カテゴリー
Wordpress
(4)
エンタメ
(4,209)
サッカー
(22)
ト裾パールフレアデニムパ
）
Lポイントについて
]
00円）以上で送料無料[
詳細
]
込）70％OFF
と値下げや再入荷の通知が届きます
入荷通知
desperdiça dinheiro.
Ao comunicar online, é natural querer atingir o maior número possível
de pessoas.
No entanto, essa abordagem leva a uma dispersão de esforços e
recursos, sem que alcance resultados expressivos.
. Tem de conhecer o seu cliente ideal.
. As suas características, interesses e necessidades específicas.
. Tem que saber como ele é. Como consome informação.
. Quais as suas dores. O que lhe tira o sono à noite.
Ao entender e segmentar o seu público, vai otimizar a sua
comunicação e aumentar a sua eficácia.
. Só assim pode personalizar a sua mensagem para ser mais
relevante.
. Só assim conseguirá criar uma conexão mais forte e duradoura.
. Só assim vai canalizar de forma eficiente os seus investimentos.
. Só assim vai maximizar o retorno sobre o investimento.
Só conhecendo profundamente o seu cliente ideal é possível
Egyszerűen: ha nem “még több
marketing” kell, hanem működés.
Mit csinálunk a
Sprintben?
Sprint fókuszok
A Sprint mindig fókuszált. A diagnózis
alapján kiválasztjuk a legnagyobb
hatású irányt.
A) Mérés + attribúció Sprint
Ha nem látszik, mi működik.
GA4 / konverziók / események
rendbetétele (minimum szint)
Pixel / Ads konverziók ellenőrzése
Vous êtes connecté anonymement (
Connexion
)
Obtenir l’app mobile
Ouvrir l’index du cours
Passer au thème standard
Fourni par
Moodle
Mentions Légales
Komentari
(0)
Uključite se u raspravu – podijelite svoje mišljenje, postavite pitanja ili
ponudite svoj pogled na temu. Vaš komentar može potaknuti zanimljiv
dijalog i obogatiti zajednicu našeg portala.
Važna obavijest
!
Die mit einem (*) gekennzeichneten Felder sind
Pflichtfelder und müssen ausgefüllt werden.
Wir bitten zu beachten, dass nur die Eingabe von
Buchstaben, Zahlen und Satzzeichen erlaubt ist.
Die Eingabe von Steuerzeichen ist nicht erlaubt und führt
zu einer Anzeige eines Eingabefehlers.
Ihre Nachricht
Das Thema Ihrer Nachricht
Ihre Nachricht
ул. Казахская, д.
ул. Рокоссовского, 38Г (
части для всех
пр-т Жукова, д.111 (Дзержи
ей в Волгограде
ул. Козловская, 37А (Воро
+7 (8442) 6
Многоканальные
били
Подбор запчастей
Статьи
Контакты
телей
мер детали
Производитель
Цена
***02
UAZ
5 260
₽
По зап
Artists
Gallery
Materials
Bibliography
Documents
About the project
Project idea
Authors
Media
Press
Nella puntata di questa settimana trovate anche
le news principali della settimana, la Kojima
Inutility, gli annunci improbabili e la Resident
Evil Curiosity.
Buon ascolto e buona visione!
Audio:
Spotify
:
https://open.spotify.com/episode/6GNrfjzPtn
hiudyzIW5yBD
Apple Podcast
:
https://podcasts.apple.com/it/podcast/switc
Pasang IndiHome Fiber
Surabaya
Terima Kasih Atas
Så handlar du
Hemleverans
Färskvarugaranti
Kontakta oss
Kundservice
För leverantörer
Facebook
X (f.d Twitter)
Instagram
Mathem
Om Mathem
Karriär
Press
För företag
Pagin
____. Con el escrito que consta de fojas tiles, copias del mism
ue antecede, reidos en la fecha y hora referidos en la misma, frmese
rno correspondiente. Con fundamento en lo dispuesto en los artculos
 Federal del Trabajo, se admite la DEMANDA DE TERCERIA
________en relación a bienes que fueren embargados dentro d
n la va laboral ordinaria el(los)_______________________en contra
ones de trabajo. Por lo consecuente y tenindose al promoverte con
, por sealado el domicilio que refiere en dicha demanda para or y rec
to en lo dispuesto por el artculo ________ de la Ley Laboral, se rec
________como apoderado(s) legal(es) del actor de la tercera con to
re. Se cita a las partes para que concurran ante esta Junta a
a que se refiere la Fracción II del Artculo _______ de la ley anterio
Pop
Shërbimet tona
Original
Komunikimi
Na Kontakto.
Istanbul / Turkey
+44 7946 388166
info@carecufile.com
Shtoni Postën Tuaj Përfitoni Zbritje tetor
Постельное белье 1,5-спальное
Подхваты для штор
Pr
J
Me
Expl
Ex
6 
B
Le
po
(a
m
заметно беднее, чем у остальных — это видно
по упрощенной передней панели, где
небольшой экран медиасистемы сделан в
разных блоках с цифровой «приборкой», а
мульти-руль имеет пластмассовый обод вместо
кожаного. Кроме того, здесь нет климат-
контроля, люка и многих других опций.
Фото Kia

▶ _Work required_
From the records above, pull every line that has the string "ideal" and copy it.

▶ _Solution to the problem_
. Tem de conhecer o seu cliente ideal.
Só conhecendo profundamente o seu cliente ideal é possível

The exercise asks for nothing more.